Some viruses encode polymerases for autonomous genome replication and/or transcription while others take profit of host enzymes to do so, but viruses do not encode for mRNA translation machinery, and consequently ribosomes and other molecules essential for viral biosynthesis have to be supplied by the host cell [2, 3]. Initiation of protein synthesis is almost entirely dependent on the translational system of infected cells, and propagation of viral genomes will mostly rely on their capacity to somehow control and effectively compete with the host for translational resources. Translation of mRNAs in eukaryotes is a complex process subject to diverse regulatory controls [4]. In brief, cellular mRNAs present a methylated 5’ cap structure (m7GpppN) that is recognized by eukaryotic initiation factors ultimately leading to the recruitment of ribosomes and the initiation of protein synthesis.
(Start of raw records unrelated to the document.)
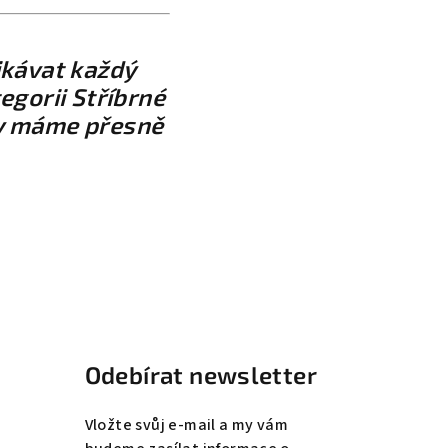
ikávat každý
egorii Stříbrné
ny máme přesně
Odebírat newsletter
Vložte svůj e-mail a my vám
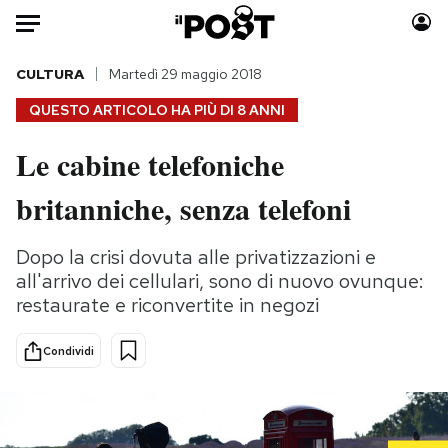
Auto
CULTURA
Martedì 29 maggio 2018
QUESTO ARTICOLO HA PIÙ DI
8 ANNI
HOME
Le cabine telefoniche
Italia
Moda
britanniche, senza telefoni
Mondo
Libri
Politica
Consumismi
Dopo la crisi dovuta alle privatizzazioni e
Tecnologia
Storie/Idee
all'arrivo dei cellulari, sono di nuovo ovunque:
Internet
Ok Boomer!
restaurate e riconvertite in negozi
Scienza
Media
Cultura
Europa
Condividi
Economia
Altrecose
Sport
Mondiali calcio 2026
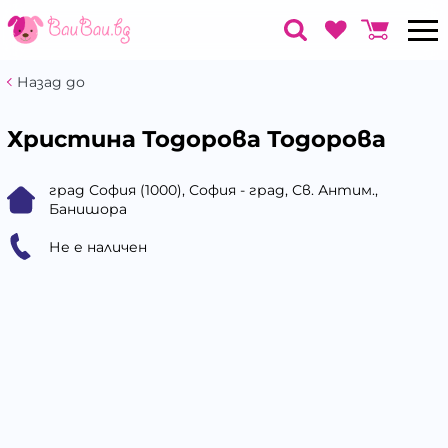
Назад до
Христина Тодорова Тодорова
град София (1000), София - град, Св. Антим.,
Банишора
Не е наличен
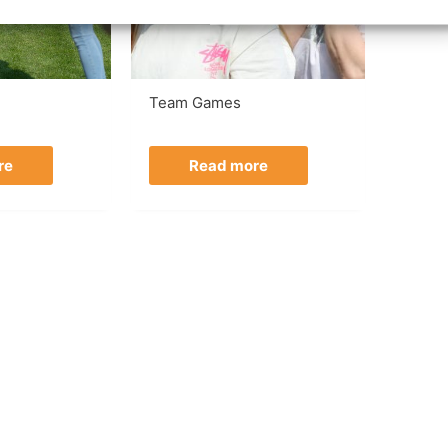
Team Games
re
Read more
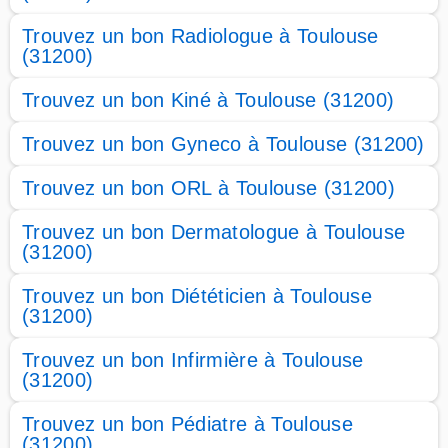
Trouvez un bon Radiologue à Toulouse
(31200)
Trouvez un bon Kiné à Toulouse (31200)
Trouvez un bon Gyneco à Toulouse (31200)
Trouvez un bon ORL à Toulouse (31200)
Trouvez un bon Dermatologue à Toulouse
(31200)
Trouvez un bon Diététicien à Toulouse
(31200)
Trouvez un bon Infirmière à Toulouse
(31200)
Trouvez un bon Pédiatre à Toulouse
(31200)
Recognition of the 5’ cap on mRNAs is a key step in cellular regulation of translation, and viruses have evolved a profusion of non-canonical strategies able to bypass host regulatory mechanisms thus allowing translation to be tailored to their needs [5]. One of such non-canonical strategies is a cap-independent mechanism of translation initiation in which the ribosome is guided to the initiation codon by structural motifs (internal ribosome entry site, IRES) in the 5’-untranslated region (5’ UTR) of the mRNA. IRES-mediated translation is common among RNA viruses, but few similarities in size, sequence or structure can be found among IRES in different families of viruses. IRES elements in animal RNA virus are usually long and highly structured, while those in plants are smaller and less structured [6]. Besides enhancement of protein translation, 5’ UTR sequences of viral genomes are involved in regulation of genome replication [7–13]. Viral 5’ UTRs are non-coding regulatory regions with potential roles in almost every step of viruses’ life cycle and certainly relevant for viral fitness.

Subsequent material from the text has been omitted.